# Task instructions:
Would you give the entries again word for word, with no pictures in the copy?

*** Opening of Source data ***

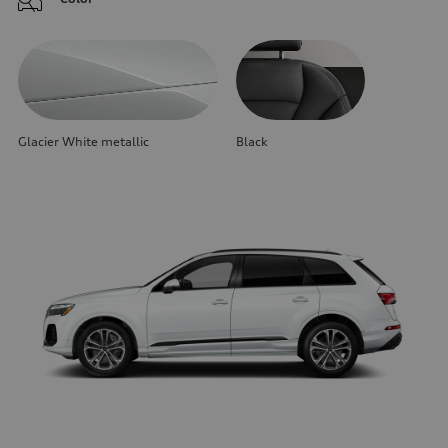
Glacier White metallic
Black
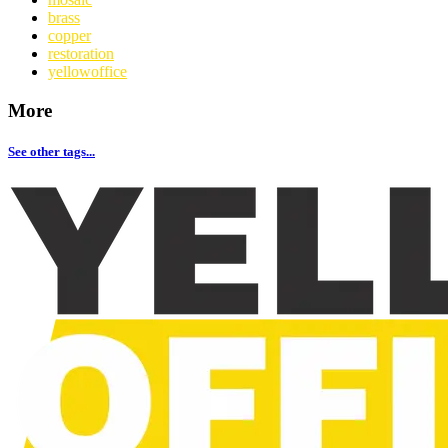
brass
copper
restoration
yellowoffice
More
See other tags...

*** Close of Source data ***

# Problem solution:
Glacier White metallic
Black
brass
copper
restoration
yellowoffice
More
See other tags...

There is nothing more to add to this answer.